Photographing the British Prime Minister, David Cameron | BBC News
Last week, I had an assignment from the British Embassy in Beijing to photograph the visit of British Prime Minister, David Cameron on his first visit as PM to China. This was a very exciting and interesting assignment and I plan to feature some of my behind-the-scenes photos here on my blog in the coming weeks.
Photographing someone like the PM is a very unique experience and I thought it would be interesting to share some of my experiences with you. Please stay tuned in the coming weeks and I look out for these special posts. In the meantime, scroll down to read my interview with BBC Photo Editor Phil Coomes on my experiences.
“Earlier this week photographer Sean Gallagher spent two days in the company of the British Prime Minister David Cameron during his visit to China. Here Sean talks about the project.
“Since moving to China in 2006, I have been documenting environmental issues in China such as desertification and wetland disappearance. I travel extensively presenting this work to various groups and organisations and I was invited by the British Embassy in Beijing to present some of this work to their staff last month, as part of their 10/10/10 Climate Change events.
“Following this, they asked if I would be interested in documenting the prime minster’s visit to Beijing. I believe it was my editorial approach which they were looking for, in order to create a unique perspective of this trip.”
How was it working with the rest of the press pack, or did you have special access?
“Working with the press pack was a unique experience in itself, as I tend not to work with them normally.
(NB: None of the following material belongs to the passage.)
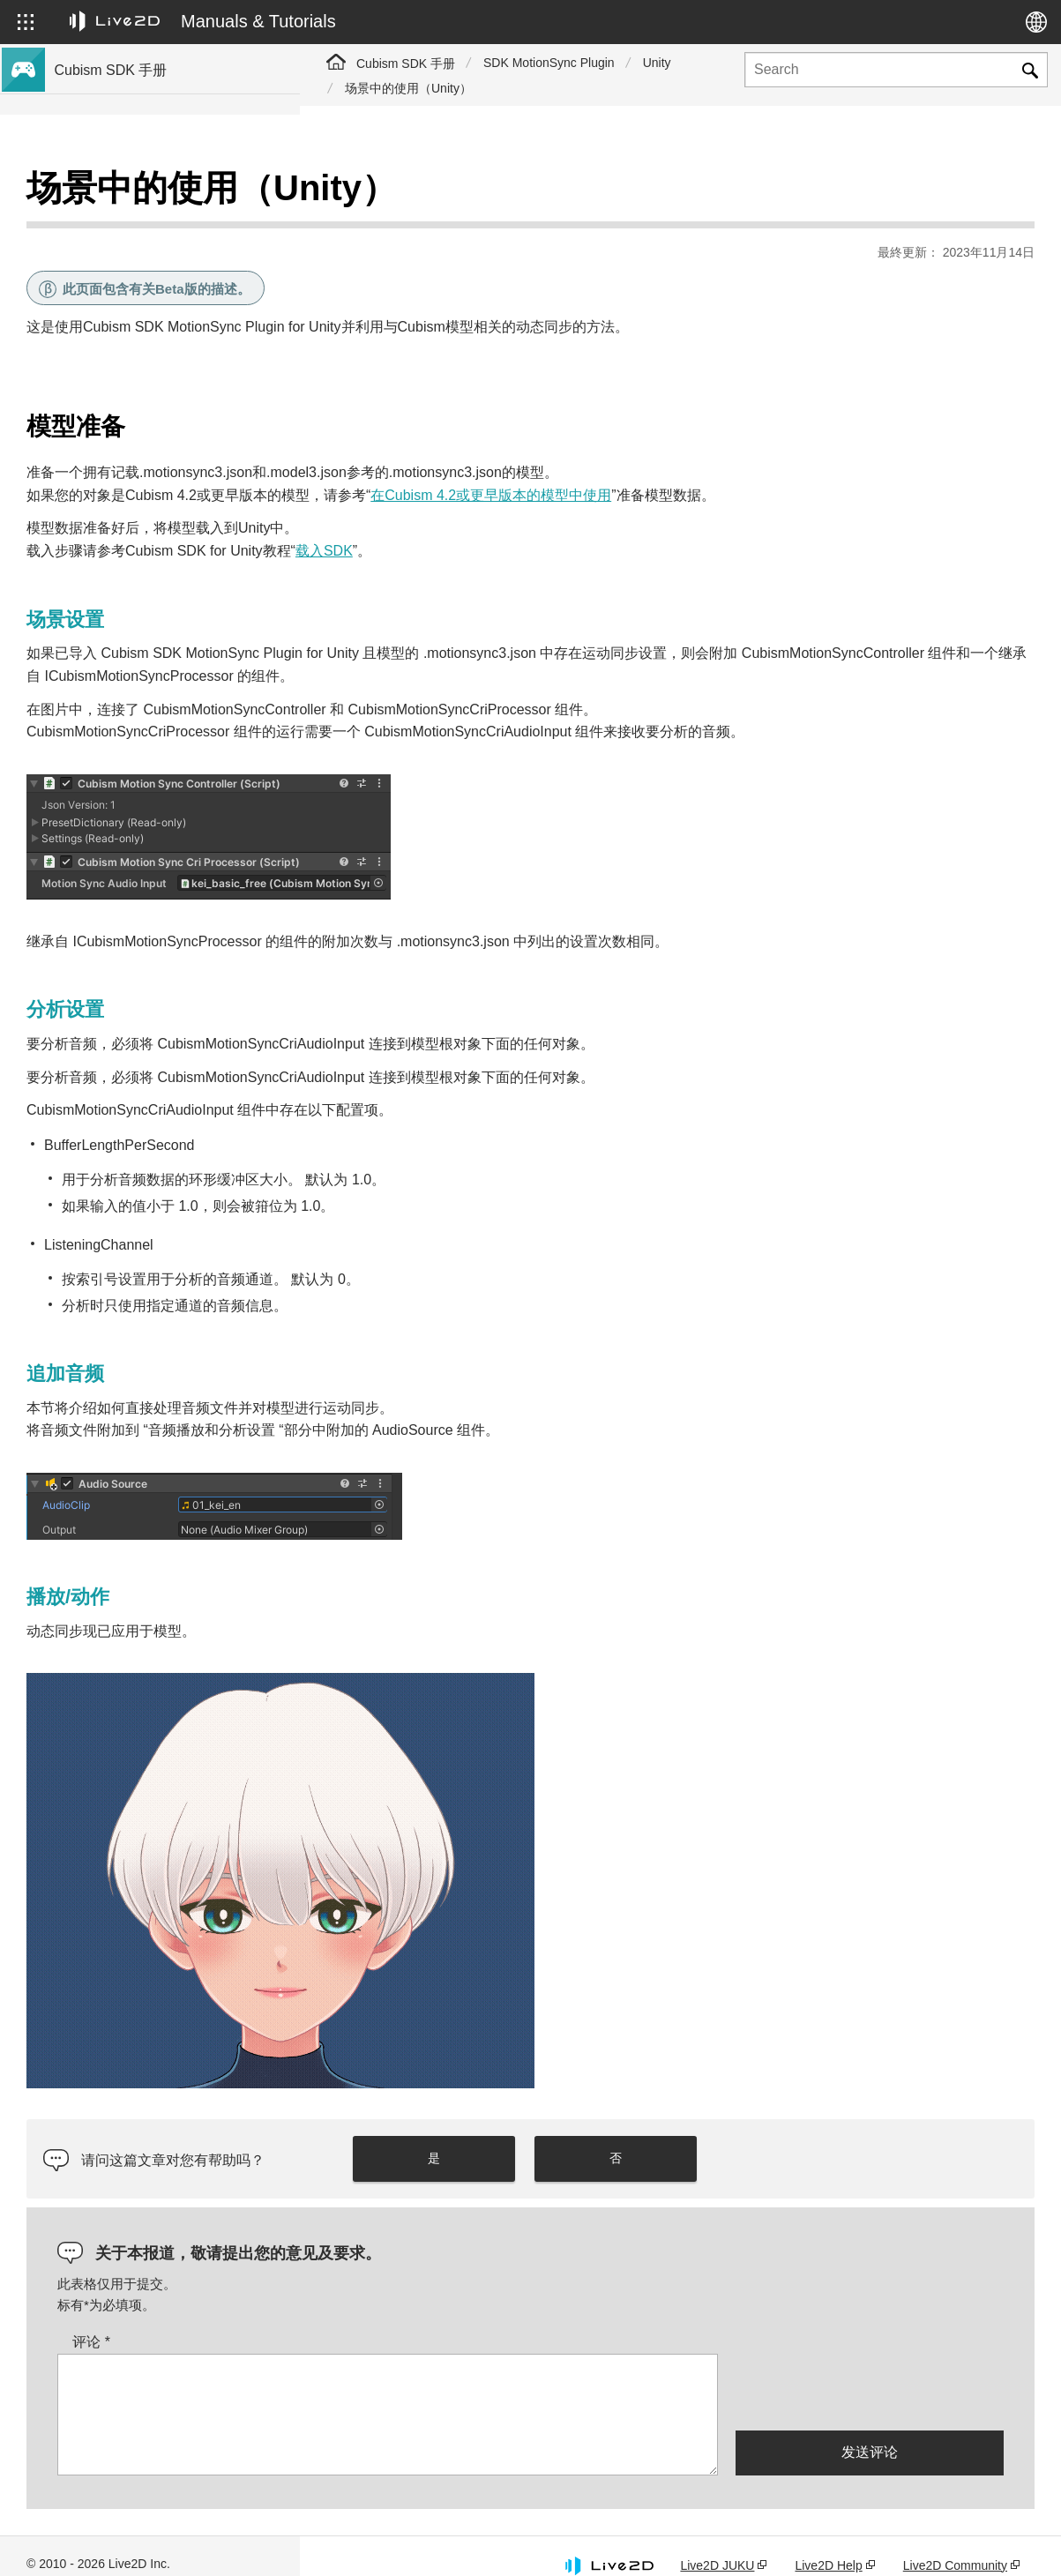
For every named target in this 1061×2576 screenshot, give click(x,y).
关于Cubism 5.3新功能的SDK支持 (151, 222)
They have an incredible energy and knack for knowing exactly what shot they want, when they want it and how they will get it. Normally, there is quite a bit of jostling involved but in the end, it seems everyone gets the shot they need.”
What sort of shots were you looking for – something different to the wire photographers?
“Luckily, as I was working for the embassy, I was able to get access to a few more unique moments where I was the only photographer present with the prime minister and his staff.
“Coming from an editorial background my instinct is to always try to find more natural moments in a situation, compared to many of the more typical and expected shots that normally come from these types of shoots.
“For this kind of situation, I normally work quickly to get ‘the expected shot’. A typical image from the event. This is part of being a professional photographer and delivering for my client. Once I know I have that, I then have the freedom to get more creative and experiment to create images a little more unique.”
What were the main challenges? Logistically and photographically?
“Logistically, there weren’t too many. The schedule for the prime minister is laid out with military precision, so you are informed exactly where you need to be and when. On the whole, it’s just a case of following the plan.
“Photographically, the biggest challenge was to create something unique from situations that were very fleeting. The prime minister had many engagements throughout the two days, so there was a lot of moving around from location to location.
“Many of the situations were also meetings, in very formal situations, so the challenge was to try to find an interesting angle and moment.”
Were you on a deadline to turn around each photo opportunity or were you looking for a more considered set from the tour as a whole?
“I shot entirely on digital, as I have done for all of my work for the past few years. I filed twice each day, one after the morning events and then in the late evening, after the afternoon and early evening events. This was a relatively new experience for me; however, a lot of preparation before I began the shoot enabled me to plan accordingly and deliver the images quickly, so that they could be used almost immediately after the events occurred.
“As I was shooting, I always had in the back of my mind the idea of creating more of a feature package for the prime minister’s two-day trip. Over the coming days and weeks, I will spend more time with the images and shape the edit to reflect this.”
What was the hardest photograph to get?
“I think the hardest shot was a natural portrait of the prime minister. He was so busy throughout the trip that getting something natural was a real challenge, as he was always with somebody, or doing something.
“I got one portrait of him when he was in the old hutongs of Beijing, which I quite like. It’s one of the only images that I took where he is actually looking right at me. It was the briefest of glances but I think it makes the picture.”
What’s your favourite shot from the tour?
“There is one image of the prime minister walking down the red carpet inside the Great Hall of the People, accompanied by his staff. This was taken a fraction of a moment before he met Chinese President Hu Jintao. I was the only photographer with them at that point, so it was very pleasing to get this unique shot at such an important moment in the trip.
“There is another image from the hutongs which I like. It is from a moment just before the Prime Minister is about to get into his car. I like how all the elements within the frame all work well together and the surroundings give you a hint of old Beijing.
“As well as having the opportunity to photograph the Prime Minister, I also had the opportunity to photograph Chinese leaders, Wen Jiabao and Hu Jintao. Hu was recently voted the most powerful man in the world by Forbes magazine, so to photograph his meeting with the prime minister really was a great opportunity.
“As a result of the access I was able to get, I feel the two days really were a once-in-a-lifetime shoot.”